Лицо Люсиль застыло, словно это была бесстрастная маска.
— И что же было дальше? — поторопила Люсиль. — Возможно, мне стоит дослушать это до конца.
— Да больше и рассказывать особо нечего, — сказал на это Бо. — Я перебрался в Англию с парочкой своих кузенов, которые верили, что здесь мостовые вымощены золотом и собирать здесь деньги так же легко, как собирать картофель у них на родине. Их ждало разочарование, и меня тоже. Мы решили разбежаться, но сначала, к сожалению, устроили вечеринку, на которой клялись друг другу в вечной дружбе, скрепляя родственную клятву рекой ирландского виски. А потом я покинул их, но, так как у меня не было денег на железнодорожный билет, пришлось позаимствовать автомобиль у незнакомца, оставившего его перед местным пабом. Не его вина и не моя, что я привык к правостороннему движению и машинам с правым рулем. Я как раз ехал в сторону Лондона — по крайней мере, я считал, что та дорога ведет в Лондон, — когда, пытаясь избежать столкновения с грузовиком, сбил мотоциклиста. Насмерть. И судья, черт бы его побрал, посчитал это убийством. Мне дали пятнадцать лет, но за примерное поведение отпустили на год раньше, и я почувствовал себя крайне неуверенно, оказавшись в стране, прошедшей за эти четырнадцать лет через ужасы войны, о которой я мало что знал.
— Цель твоей истории — объяснить мне, как ты обо мне узнал, — холодно напомнила Люсиль.

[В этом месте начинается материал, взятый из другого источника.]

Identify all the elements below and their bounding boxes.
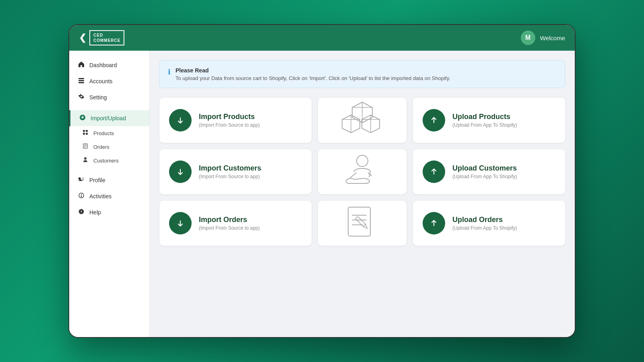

— О, конечно! Прости, что я все о себе да о себе, как-то отвык думать о других. В тюрьме я и услышал о том, что сталось с Марией Шмидт. В тюрьму приходили время от времени посетители — ребята из волонтерских организаций. Скажу тебе, нет ничего скучнее, чем получасовое свидание с просветителем-волонтером, но в тот раз посетительница была ничего. Она была, разумеется, старой ведьмой с костлявым лицом, но говорила о куда более интересных вещах, чем остальные. Она была под впечатлением фильма, который смотрела накануне, и рассказывала мне, как хороша была актриса, игравшая главную роль. Да что там, она бредила этой актрисой. А когда услышала, что и я был когда-то актером, обещала прислать газеты и журналы, в которых пишут о театре и кино. Она считала, что литературы в тюрьме катастрофически не хватает. И вот примерно через неделю после ее визита я получил посылку с журналами. Честно говоря, я ими не особенно заинтересовался. Вопреки расхожим представлениям в тюрьме люди не валяются целыми днями на кроватях, рассказывая друг другу байки. Там живешь день за днем, от одного приема пищи до другого. И все же мне стало любопытно посмотреть, что сталось со звездами, которых я знал в лучшую пору своей жизни, до того как меня заперли в тюряге. И вот, открываю я первую страницу журнала и вижу там твою фотографию. Ну да, это была ты, хотя сначала я не мог поверить своим глазам. Но я мог ошибаться по поводу твоего лица, но только не по поводу ног. Ведь, пожалуй, я был первым, кто обнаружил, как хороши твои ножки. Помнишь, как ты всегда злилась на меня, когда я говорил об этом антрепренерам? Ну, я конечно же не забыл эти ноги. И вот передо мной «Люсиль Лунд — звезда киностудии Голливуда».
— И ты решил шантажировать меня, когда выйдешь на свободу?
— Честно говоря, ничего такого я не решал, — ответил Бо, и, как ни странно, Люсиль ему поверила. — Если бы ты не приехала в Лондон, не думаю, что мы разговаривали бы с тобой сейчас. Начать с того, что требуется чертова куча денег, чтобы пересечь Атлантику. Но, поскольку ты здесь, а я по-прежнему неравнодушен к комфорту, приятно было вспомнить, что мы с тобой официально женаты. А то ведь мне пришлось провести вчерашнюю ночь в приюте Армии Спасения.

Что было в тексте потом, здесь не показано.